The Chatter

Tips for Staying Sane While Quarantined With Kids

Make a schedule, get outside, and other ways to adjust to the new normal.

This has been the longest—checks calendar—three days, said every parent everywhere.

As we all adjust to our new normal (working from home and homeschooling), it’s okay if we are not thriving at both. It takes time.

Thanks to social media, I have seen everything from a friend who has created a virtual school in her home (with a school motto, strict schedule, and desk) to those who are like, “how do I log onto Schoology?” I’m somewhere in the middle.

I know in my gut this “Coronoa-cation” will stretch beyond the two weeks, so I’ve allowed my kids a slow ease into this new mindset. As a friend reminded me, this is a loss and adjustment for them, too.

Sure, the thought of unlimited video games (we’re not quite there yet) and late bedtimes (we are there) sounds appealing, but I know they are missing their friends, routines, teachers, and classes.

It’s okay to feel sad for them even though we know it’s for the greater good. It’s okay to be angry that the school play is probably canceled, as well as the spring concerts (which I had won front row tickets for at a school fundraiser!) and the annual amazing art show, and the pool party for fifth grade graduation. They might sound insignificant, but they create a childhood, a memory block.

I woke up this morning realizing my daughter’s IEP evaluation, pre-middle school, which we carefully orchestrated, isn’t happening. Twelfth graders won’t get to go to prom or be named valedictorian. Life is canceled.

For my kids, that means no soccer, lacrosse, Lego club, and green team. Just last week, as my other kids roller-skated around our elementary school, my son, Zeke, was giving me the rundown on what every third grader does at recess. So and so always plays soccer. These kids always go on the slides. Zeke named the friends that “run a sushi restaurant.” “I’m the manager,” he told me. And just like that…there’s no more school. No more play dates. No more playgrounds.

So what are we doing to stay sane? Well, here are a few resources I have found helpful as I navigate this new world with my four kids.

Make a Schedule That Works for You

If you want a daily schedule, make one. Zeke insisted on writing one up yesterday. (I talked him down from two hours of math.) Dismissal is from “3:33 p.m. until the next morning.” His twin, Gideon was like, “Nah. I don’t need a schedule.” Do what works best for your family. So far we’ve been doing a little bit of schoolwork in the morning and then a family hike/walk in the afternoon.

Get Outside

Right now we are able to leave our homes, so we have been taking long walks. Some favorites: Lake Roland, Double Rock Park Trail, NCR Trail (great for biking, too), hikes around Oregon Ridge Nature Center, and Cascade Falls Trail at Patapsco Valley State Park. Yesterday we ended up in Daniels, Maryland, straddling the Patapsco River.

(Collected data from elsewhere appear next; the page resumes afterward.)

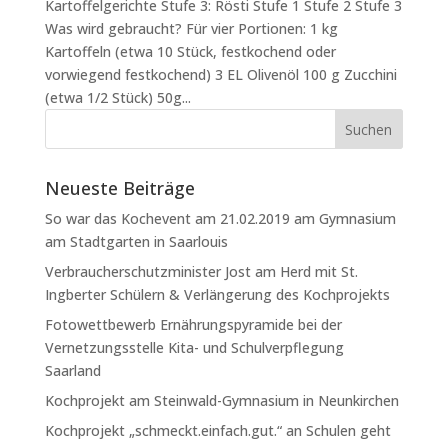
Kartoffelgerichte Stufe 3: Rösti Stufe 1 Stufe 2 Stufe 3
Was wird gebraucht? Für vier Portionen: 1 kg
Kartoffeln (etwa 10 Stück, festkochend oder
vorwiegend festkochend) 3 EL Olivenöl 100 g Zucchini
(etwa 1/2 Stück) 50g...
Neueste Beiträge
So war das Kochevent am 21.02.2019 am Gymnasium
am Stadtgarten in Saarlouis
Verbraucherschutzminister Jost am Herd mit St.
Ingberter Schülern & Verlängerung des Kochprojekts
Fotowettbewerb Ernährungspyramide bei der
Vernetzungsstelle Kita- und Schulverpflegung
Saarland
Kochprojekt am Steinwald-Gymnasium in Neunkirchen
Kochprojekt „schmeckt.einfach.gut.“ an Schulen geht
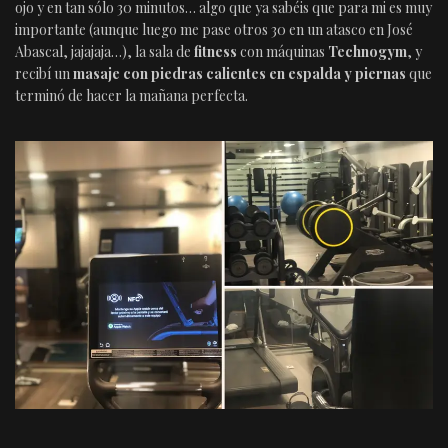
ojo y en tan sólo 30 minutos… algo que ya sabéis que para mi es muy
importante (aunque luego me pase otros 30 en un atasco en José
Abascal, jajajaja…), la sala de
fitness
con máquinas
Technogym
, y
recibí un
masaje con piedras calientes en espalda y piernas
que
terminó de hacer la mañana perfecta.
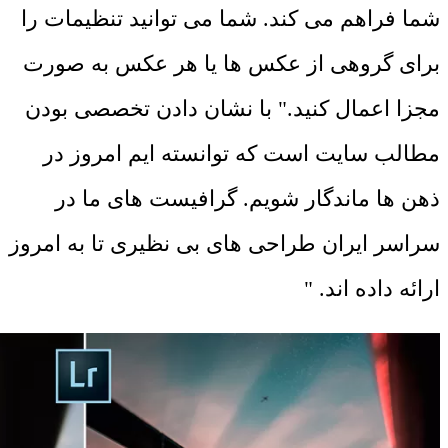
شما فراهم می کند. شما می توانید تنظیمات را
برای گروهی از عکس ها یا هر عکس به صورت
مجزا اعمال کنید." با نشان دادن تخصصی بودن
مطالب سایت است که توانسته ایم امروز در
ذهن ها ماندگار شویم. گرافیست های ما در
سراسر ایران طراحی های بی نظیری تا به امروز
ارائه داده اند. "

There are some abandoned (read: haunted) buildings and a beautiful waterfall. The main lot was filled, so I ended up at a secondary lot, which in retrospect was probably not the secondary lot I was looking for. We ended up walking on train tracks for a mile or two before finding the area we were looking for. We used saw animal bones on the track, found old railroad nails, and conquered a few fears. It felt lesson-ish.

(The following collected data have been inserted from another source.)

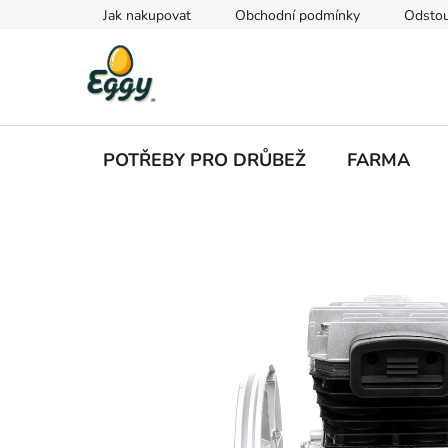
Přejít
Jak nakupovat
Obchodní podmínky
Odstou
na
obsah
POTŘEBY PRO DRŮBEŽ
FARMA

Take Advantage of Virtual Resources

The Internet is your friend. I have seen and saved countless posts, from virtual field trips to “15 Broadway Plays and Musicals You Can Watch On Stage From Home” to #OperationStoryTime, in which beloved children’s authors are reading stories and posting to Facebook, YouTube, and Instagram. And thanks to Cool Progeny—another amazing resource—I heard about Mo Willems offering a daily Lunch Doodle, in conjunction with the Kennedy Center for Performing Arts, through the end of the month.

Locally, Ashley Battersby, a math resource teacher in Baltimore County (and full-disclosure, a favorite babysitter of ours) has been posting videos of her reading math picture books, sharing a math game, or teaching math strategy on her YouTube channel. Additionally, Trevor Twist, artist and owner of Mitchell School of Fine Arts in Mt. Washington’s Coppermine Fieldhouse, is offering his youth art classes via virtual Zoom meetings for the time being.

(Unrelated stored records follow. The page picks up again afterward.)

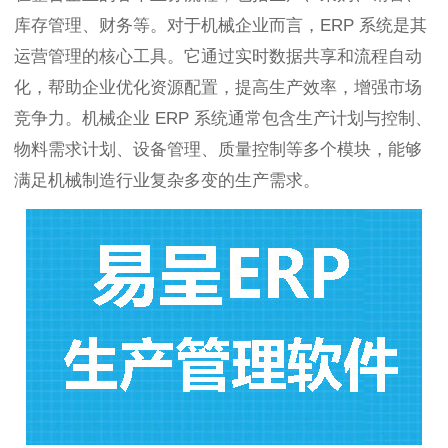
库存管理、财务等。对于机械企业而言，ERP 系统是其
运营管理的核心工具。它通过实时数据共享和流程自动
化，帮助企业优化资源配置，提高生产效率，增强市场
竞争力。机械企业 ERP 系统通常包含生产计划与控制、
物料需求计划、设备管理、质量控制等多个模块，能够
满足机械制造行业复杂多变的生产需求。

Also, local libraries are offering digital options such as e-books for kids, movies, and e-magazines. (If you don’t have a library card you can sign up for an e-card in Baltimore County and Baltimore City.)

I have a few friends that home school and they have also been posting resources. This is one of the best ones I’ve seen. It’s literally hundreds of free educational resources including space stuff, math and reading games, SAT prep, foreign language lessons, and even Carmen Sandiego (glad to see she is still around) stories and videos.

Ask a Teacher

Our wonderful teachers have all made themselves available over our classroom app and email to answer questions and offer resources. I have also seen countless teacher friends posting that they are accessible for Facebook questions or guidance offline. It lists their area of expertise and areas they can help. (And can we just take a minute to acknowledge how amazing teachers are.)

Most importantly, be kind to yourself. We are all doing the best we can. (Completely unrelated: Are liquor stores still open?)